“Things”

Thoughts to Ponder at the Beginning:
“Miracles… seem to me to rest not so much upon… healing power
coming suddenly near us from afar but upon our perceptions
being made finer, so that, for a moment, our eyes can see
and our ears can hear what is there around us always.”
—WILLA CATHER
“Things are in the saddle and ride mankind.”
—RALPH WALDO EMERSON

 

Opening Words

WELCOME MORNING
Anne Sexton
There is joy
in all:
in the hair I brush each morning,
in the Cannon towel, newly washed,
that I rub my body with each morning,
in the chapel of eggs I cook
each morning,
in the outcry from the kettle
that heats my coffee
each morning,
in the spoon and the chair
that cry “hello there, Anne”
each morning,
in the godhead of the table
that I set my silver, plate, cup upon
each morning.
All this is God,
right here in my pea-green house
each morning
and I mean,
though often forget,
to give thanks,
to faint down by the kitchen table
in a prayer of rejoicing
as the holy birds at the kitchen window
peck into their marriage of seeds.
So while I think of it,
let me paint a thank-you on my palm
for this God, this laughter of the morning,
lest it go unspoken.
The Joy that isn’t shared, I’ve heard,
dies young.

Reading

WHAT IS A SACRAMENT
Clarke Wells

What is a sacrament? A sacrament is anything you believe to be holy. Whatever for you is set apart, solemn, breathtakingly special – that is a sacrament.

Sacraments are old and new. They occur inside churches and out.
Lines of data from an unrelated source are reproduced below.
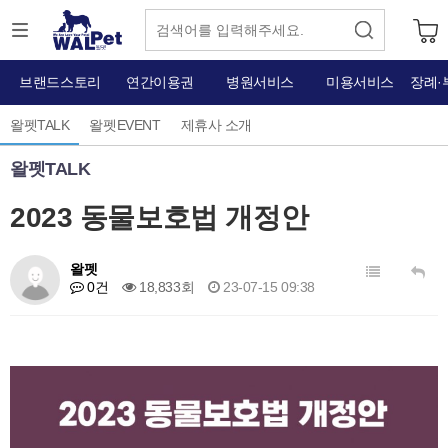
브랜드스토리
연간이용권
병원서비스
미용서비스
장례·
왈펫TALK
왈펫EVENT
제휴사 소개
왈펫TALK
2023 동물보호법 개정안
왈펫
0건
18,833회
23-07-15 09:38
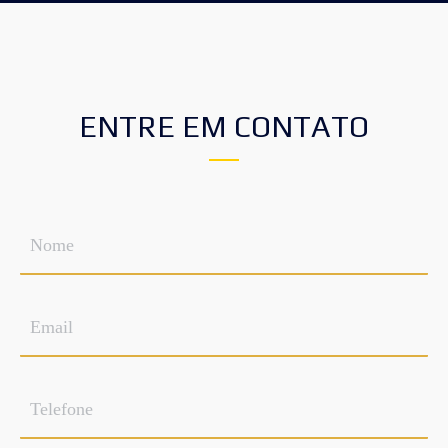
ENTRE EM CONTATO
Nome
*
Email
*
Telefone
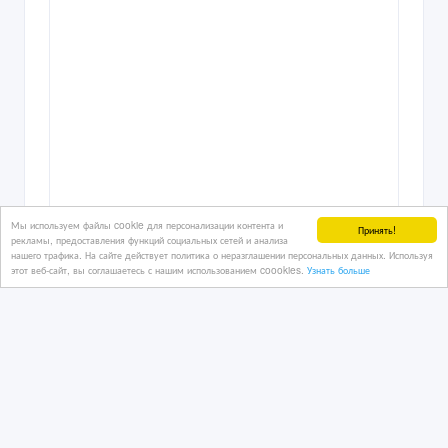
Мы используем файлы cookie для персонализации контента и
Принять!
рекламы, предоставления функций социальных сетей и анализа
нашего трафика. На сайте действует политика о неразглашении персональных данных. Используя
этот веб-сайт, вы соглашаетесь с нашим использованием coookies.
Узнать больше
12 500 000 тенге 〒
Weddings and their joys are not confined to place, nor is a funeral and its grief. We christen (name, welcome, dedicate) a baby in ceremony, but in less formal ways, too – in our laughter, in touching our alms over a quickening life within, in our prayers, in kissing the newborn. These moments also are consecrating, dedicatory, celebrative. Sacramental.

A sacrament can be traversing the bridge at Golden Gate, walking at Gettysburg, viewing earth from the Canadian Rockies, strolling near crashing waves on sunlit coasts, or in the silence of sequoias; wading the brook in Minnesota where the Father of Waters begins its journey to the Gulf. A sacrament is reading the Second Inaugural at the Lincoln Memorial or listening there to Martin Luther King, or working a garden, or praying in our Gethsemanes.

Sacraments hover around the essentials of life, in such things as sexual intercourse and other deep reunions of flesh and spirit, in meals together, a last supper, at an altar rail with bread and wine or a picnic with strawberries and milk. Sacraments occur when the depth of life is disclosed.

Sometimes all life becomes sacramental. We walk on holy ground, the divine is present, interfused. We celebrate it, call it Thou.
These moments of sacred recognition flee and the world retreats to dreariness, as do we. But men and women and artists remember – to give liturgical shape, ceremonial form, some permanent hallowing to the sacredness we do meet in life. We recall, reclaim and transmit our times of sacred memory, the holy events and places of our lives, history and traditions.
Sacraments are very special because through them we enter the mystery and holiness of our common life, and see a vision of God.

 

The Sermon

Two Sundays ago was Palm Sunday and, though we do not do so every year, this year we gave out palms for you to take home or do with as you please. Using a couple of palms, one of our teenagers wove a little lovely latticed box, a photo of which his proud mom posted on Facebook.

Perhaps we should have said a bit more about what you were supposed to do with those palms, though the truth is that you weren’t supposed to do anything in particular, you could do with them whatever you wanted.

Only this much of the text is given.